Some general optimizations you can try are

  1. To ensure your Docker container has adequate CPU and memory allocation.
  2. Optimize chunk size: Smaller chunks (256-512 tokens) may process faster than very large chunks
  3. Check if CPU/memory is maxing out during indexing.

Thanks

Thank you for your reply!

1.Are you running on CPU only or do you have GPU available?

→Yes, GPU should be available

2.What size documents are you indexing (number of chunks/tokens)?

→15MB size file.

3.How long does it take to index, say, a 1-page document?

→I don’t know exact hour, but I would say it takes 3 or 4 hours for simple text file.

4.Can you also explain how exactly are you running EmbeddingGemma with Dify?

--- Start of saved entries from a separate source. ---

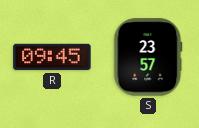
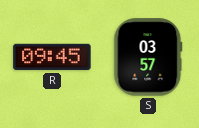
S: 23:57 -> 03:57
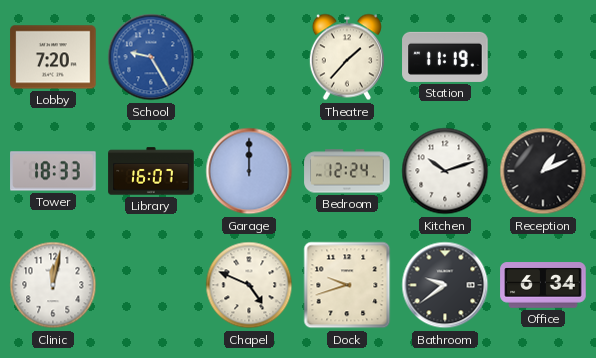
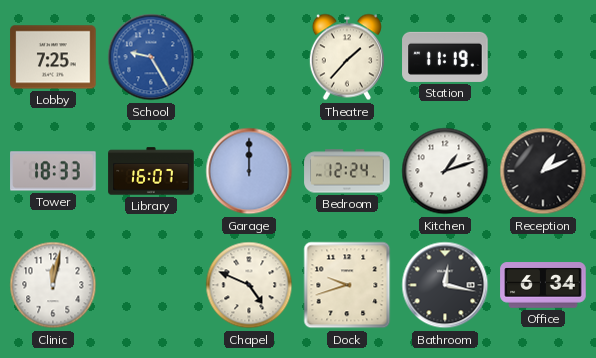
Lobby: 7:20 -> 7:25
Kitchen: 10:12 -> 1:12
Bathroom: 9:39 -> 12:17
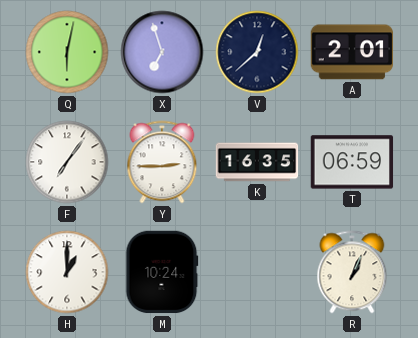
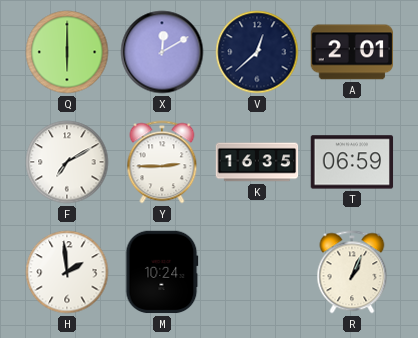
Q: 6:02 -> 6:00
X: 6:57 -> 12:10
F: 7:06 -> 7:10
H: 1:00 -> 1:59
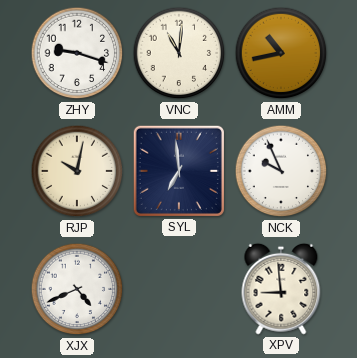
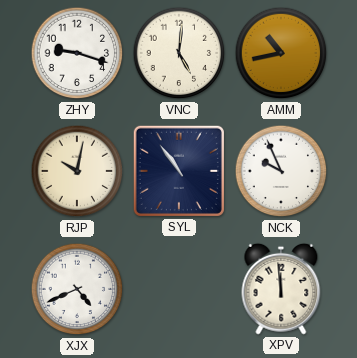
VNC: 11:01 -> 5:01
SYL: 6:59 -> 10:54
XPV: 8:59 -> 11:59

→I run the dify on Docker, and run it completely offline. I don’t know the details.

5.Are you seeing any error logs or warnings in the Dify/Docker logs?

→Not on Docker logs. There was an error message on DiFy knowledge UI. It says “Server Unavailable Error when calling embedding API.Connection refused on port 11434, retries exceeded.”

Hi @K_F
Thanks for the detailed answers, that helps a lot.
Port 11434 error = embedding service not reachable.
Can you please check the embedding service connectivity? Since Dify is trying to connect to port 11434. Please make sure Ollama is running and bound to 0.0.0.0, not localhost.

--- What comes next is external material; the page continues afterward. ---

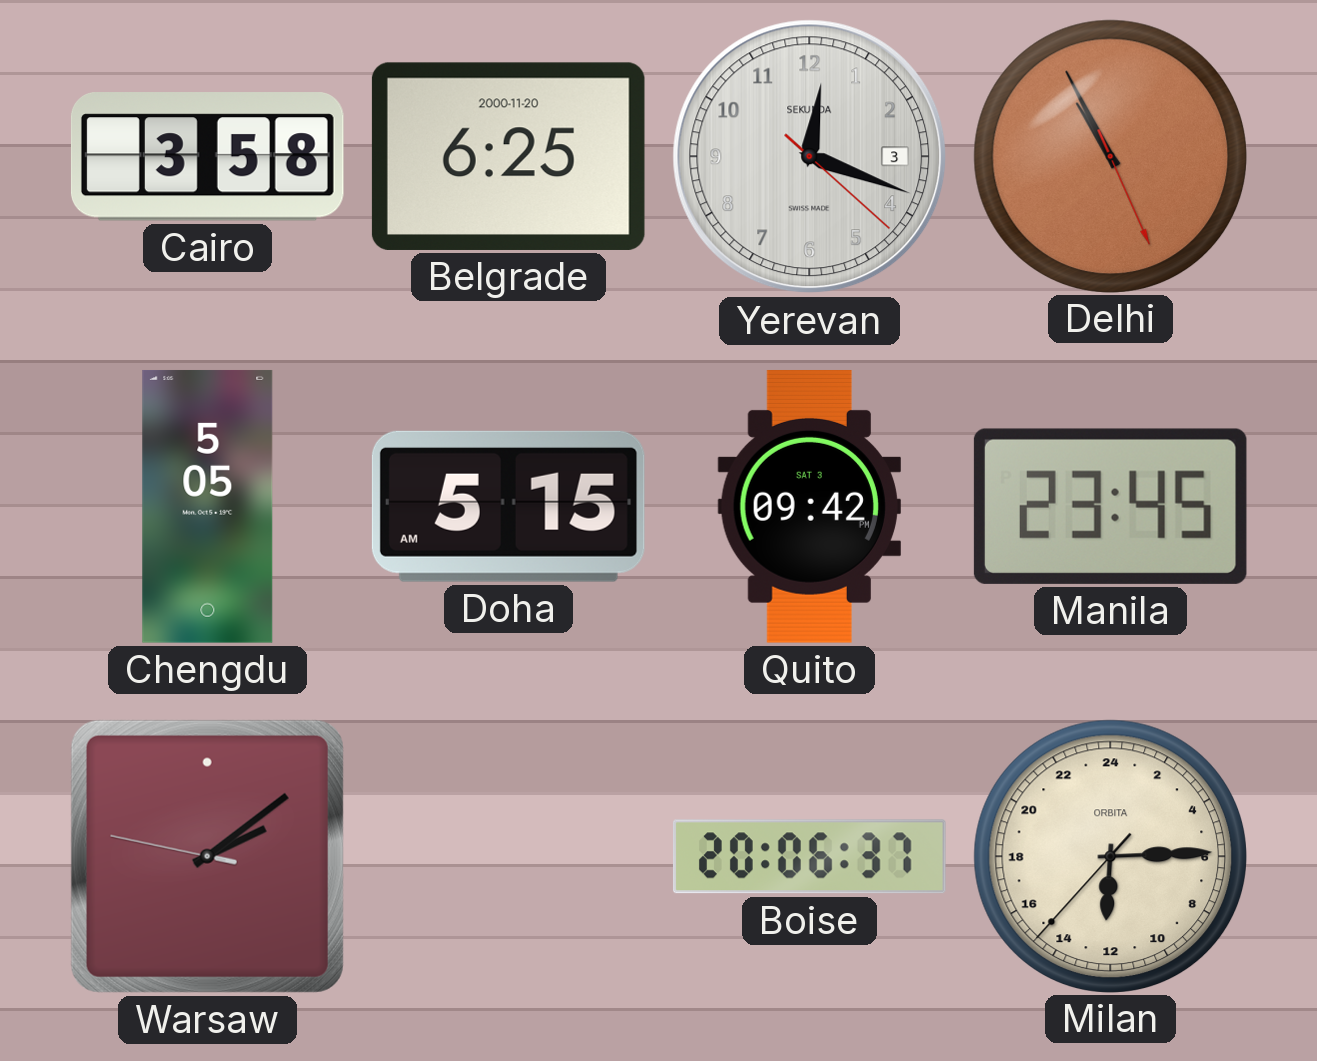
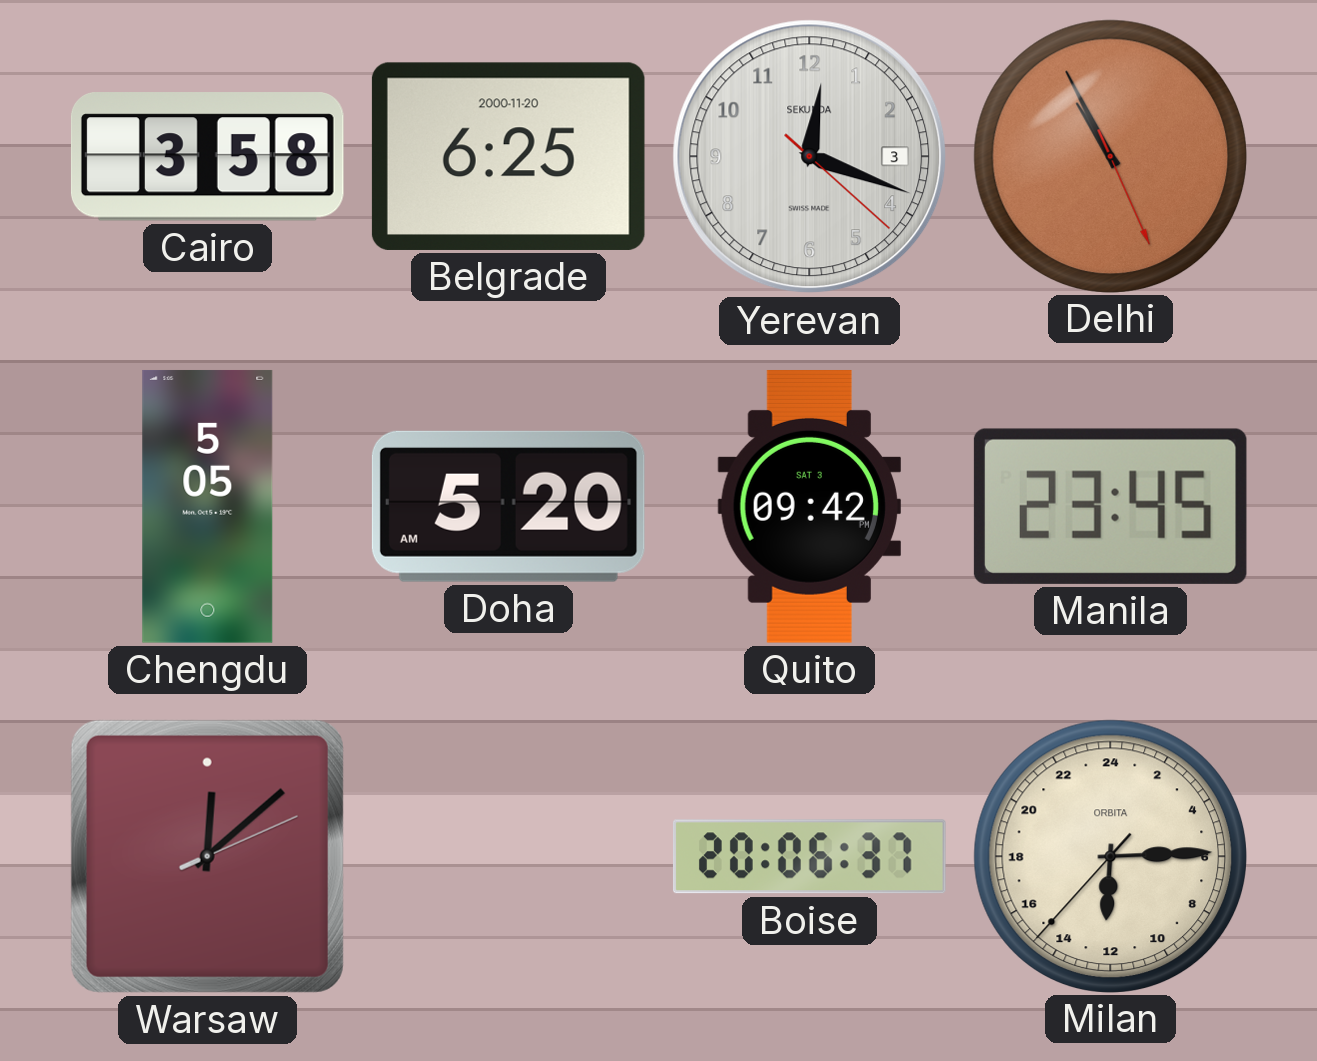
Doha: 5:15 -> 5:20
Warsaw: 2:08 -> 12:08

If indexing takes hours for a small text file, EmbeddingGemma is running on CPU, not GPU even if a GPU exists on the machine. Please check while indexing with this command “nvidia-smi”.
If you want to use GPU then must include GPU access in Your docker-compose.yamlfile .

Bad chunking can make indexing extremely slow. My recommendation is to have chunk size of 256–512 tokens and enable batching if possible.

Please give these steps a try and let me know if the issue persists .